What is being asked
Please copy out every line in the records below that includes the word "Door".

(Data excerpts)
Content starts
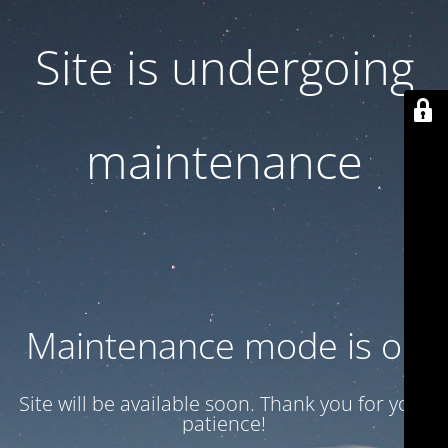
Site is undergoing
maintenance
Maintenance mode is on
Site will be available soon. Thank you for your
patience!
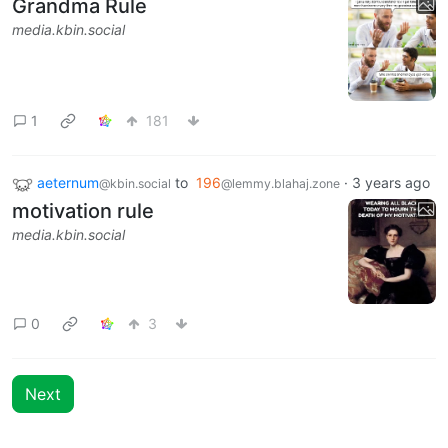
Grandma Rule
media.kbin.social
1
181
aeternum
to
196
·
3 years ago
@kbin.social
@lemmy.blahaj.zone
motivation rule
media.kbin.social
0
3
Next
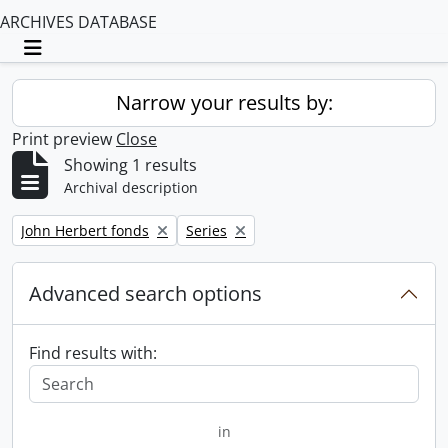
ARCHIVES DATABASE
Toggle navigation
Narrow your results by:
Print preview
Close
Showing 1 results
Archival description
Remove filter:
Remove filter:
John Herbert fonds
Series
Advanced search options
Find results with:
in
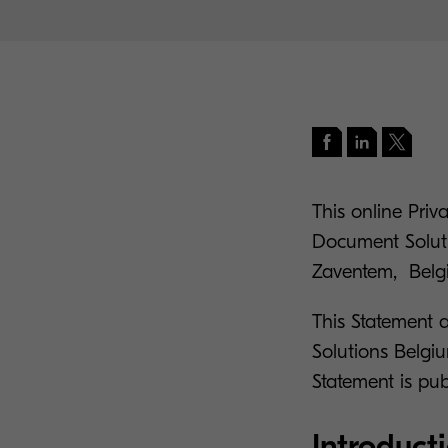
This online Pri
Document Soluti
Zaventem, Belgi
This Statement 
Solutions Belgi
Statement is pub
Introduct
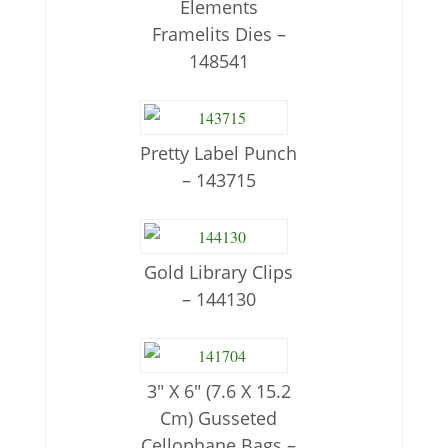
Elements
Framelits Dies –
148541
Pretty Label Punch
– 143715
Gold Library Clips
– 144130
3″ X 6″ (7.6 X 15.2
Cm) Gusseted
Cellophane Bags –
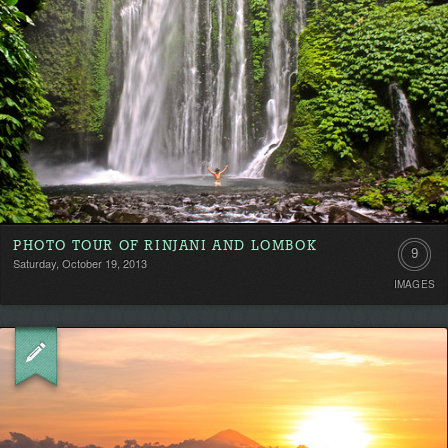
PHOTO TOUR OF RINJANI AND LOMBOK
9
Saturday, October 19, 2013
IMAGES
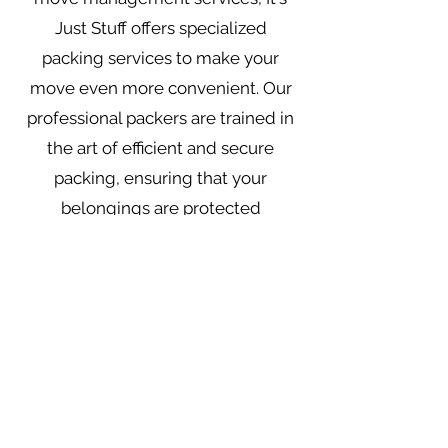
Just Stuff offers specialized
packing services to make your
move even more convenient. Our
professional packers are trained in
the art of efficient and secure
packing, ensuring that your
belongings are protected
throughout the entire moving
process.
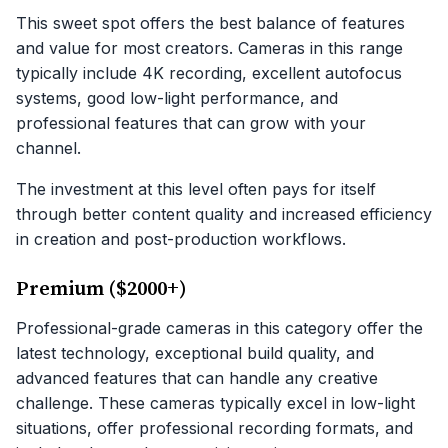
This sweet spot offers the best balance of features
and value for most creators. Cameras in this range
typically include 4K recording, excellent autofocus
systems, good low-light performance, and
professional features that can grow with your
channel.
The investment at this level often pays for itself
through better content quality and increased efficiency
in creation and post-production workflows.
Premium ($2000+)
Professional-grade cameras in this category offer the
latest technology, exceptional build quality, and
advanced features that can handle any creative
challenge. These cameras typically excel in low-light
situations, offer professional recording formats, and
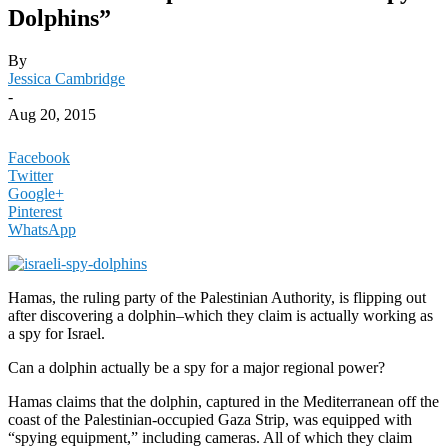
Dolphins”
By
Jessica Cambridge
-
Aug 20, 2015
Facebook
Twitter
Google+
Pinterest
WhatsApp
Hamas, the ruling party of the Palestinian Authority, is flipping out
after discovering a dolphin–which they claim is actually working as
a spy for Israel.
Can a dolphin actually be a spy for a major regional power?
Hamas claims that the dolphin, captured in the Mediterranean off the
coast of the Palestinian-occupied Gaza Strip, was equipped with
“spying equipment,” including cameras. All of which they claim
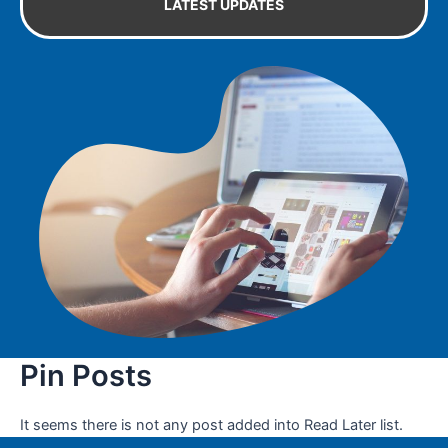
LATEST UPDATES
Pin Posts
It seems there is not any post added into Read Later list.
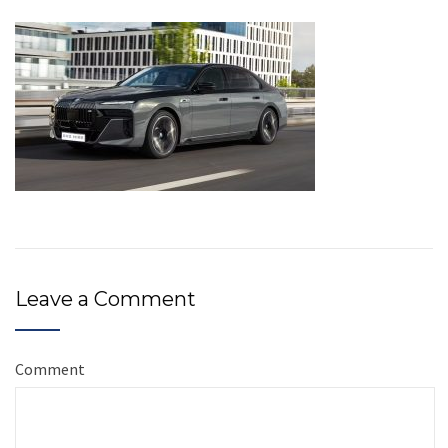
Leave a Comment
Comment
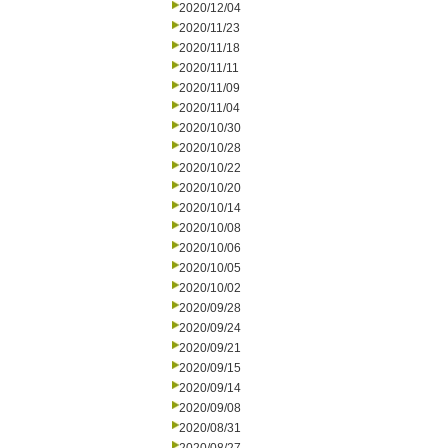
2020/12/04
2020/11/23
2020/11/18
2020/11/11
2020/11/09
2020/11/04
2020/10/30
2020/10/28
2020/10/22
2020/10/20
2020/10/14
2020/10/08
2020/10/06
2020/10/05
2020/10/02
2020/09/28
2020/09/24
2020/09/21
2020/09/15
2020/09/14
2020/09/08
2020/08/31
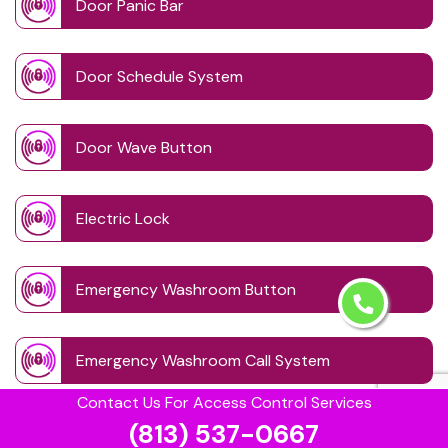
Door Panic Bar
Door Schedule System
Door Wave Button
Electric Lock
Emergency Washroom Button
Emergency Washroom Call System
Contact Us For Access Control Services
(813) 537-0667
Fingerprint Access System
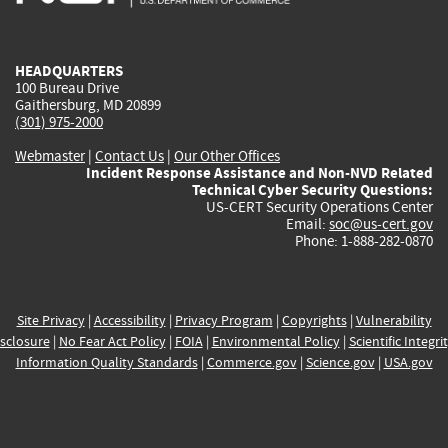
external)
external)
external)
external)
e
HEADQUARTERS
100 Bureau Drive
Gaithersburg, MD 20899
(301) 975-2000
Webmaster
|
Contact Us
|
Our Other Offices
Incident Response Assistance and Non-NVD Related
Technical Cyber Security Questions:
US-CERT Security Operations Center
Email:
soc@us-cert.gov
Phone: 1-888-282-0870
Site Privacy
|
Accessibility
|
Privacy Program
|
Copyrights
|
Vulnerability
sclosure
|
No Fear Act Policy
|
FOIA
|
Environmental Policy
|
Scientific Integri
Information Quality Standards
|
Commerce.gov
|
Science.gov
|
USA.gov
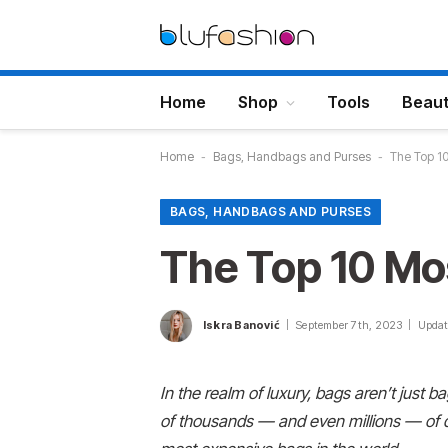
Home
Shop
Tools
Beau
Home
-
Bags, Handbags and Purses
-
The Top 10
BAGS, HANDBAGS AND PURSES
The Top 10 Mo
Iskra Banović
September 7th, 2023
Updat
I
n the realm of luxury, bags aren’t just 
of thousands — and even millions
— of d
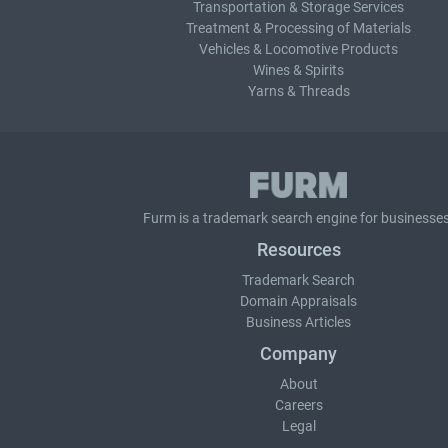
Transportation & Storage Services
Treatment & Processing of Materials
Vehicles & Locomotive Products
Wines & Spirits
Yarns & Threads
Furm is a
trademark search
engine for businesses
Resources
Trademark Search
Domain Appraisals
Business Articles
Company
About
Careers
Legal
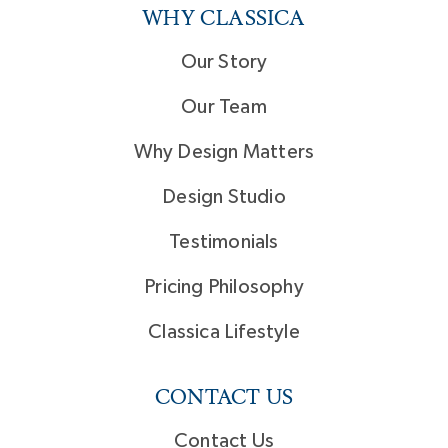
WHY CLASSICA
Our Story
Our Team
Why Design Matters
Design Studio
Testimonials
Pricing Philosophy
Classica Lifestyle
CONTACT US
Contact Us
Content ends
Completed exercise
Door Panic Bar
Door Schedule System
Door Wave Button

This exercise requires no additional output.